>>>>

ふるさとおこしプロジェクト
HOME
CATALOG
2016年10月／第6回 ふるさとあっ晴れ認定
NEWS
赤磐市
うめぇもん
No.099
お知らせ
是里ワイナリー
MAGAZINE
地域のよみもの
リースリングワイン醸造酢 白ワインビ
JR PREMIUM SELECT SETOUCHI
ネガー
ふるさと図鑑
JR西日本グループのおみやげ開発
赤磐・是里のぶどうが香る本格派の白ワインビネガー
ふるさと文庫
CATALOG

<<<<

_Assignment:_ Print each entry exactly as it appears above.

_Response area:_
ふるさとおこしプロジェクト
HOME
CATALOG
2016年10月／第6回 ふるさとあっ晴れ認定
NEWS
赤磐市
うめぇもん
No.099
お知らせ
是里ワイナリー
MAGAZINE
地域のよみもの
リースリングワイン醸造酢 白ワインビ
JR PREMIUM SELECT SETOUCHI
ネガー
ふるさと図鑑
JR西日本グループのおみやげ開発
赤磐・是里のぶどうが香る本格派の白ワインビネガー
ふるさと文庫
CATALOG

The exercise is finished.